Vielleicht war es auch ein verregneter Nachmittag, an der Ostsee herrscht ja kein Mangel an schlechtem Wetter. Neben den wunderbaren Filmen (Douglas Sirk, Roberto Rossellini!), die wir schon immer mal wieder sehen wollten, gab es eine Menge interessanter CDs. Ich dachte, Beethovens Klavierkonzerte vier und fünf mit Wilhelm Kempff und den Berliner Philharmonikern könnten angenehm wärmen. Die Aufnahme stammt aus dem Jahr 1962 – und in der Hülle war Nina Simone. Greatest Hits. Eine wunderbare Verwechslung. Die Musik, da wir uns kennenlernten. Viel besser als Beethoven. Ich freue mich auf „My Baby Just Cares for Me“ und „Love Me or Leave Me“. Der Sound im Appartement ist überraschend gut. Nina Simone steht auf der Hülle – und aus den schlanken Holzboxen kommen zarte Männerstimmen.
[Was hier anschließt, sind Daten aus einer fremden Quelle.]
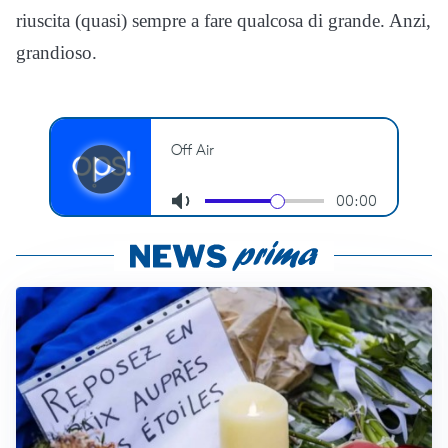
riuscita (quasi) sempre a fare qualcosa di grande. Anzi,
grandioso.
„I can hear the soft breathing of the girl that I love / as she lies here beside me / asleep with the night ...“ Ein junger Kerl betrachtet seine schlafende Freundin. Es sind seine letzten ruhigen Augenblicke. Er hat einen Laden überfallen. Sie werden ihn finden. Sein Leben ist versaut, ihm bleibt diese letzte Nacht. „Oh what have I done ...“ Es ist der Titelsong auf dem Debütalbum von Simon & Garfunkel. „Wednesday Morning 3 A. M.“ Das Jahr 1964. Noch gilt Folk-Musik als Maßstab der intellektuellen Jugend. Die Unschuld des Liedes zerreißt einem das Herz. Eine Fehlpressung, wie der kalte, nasse Juli. Von Beethoven zu Nina Simone, die sich als Simon & Garfunkel entpuppt. Morgen scheint die Sonne.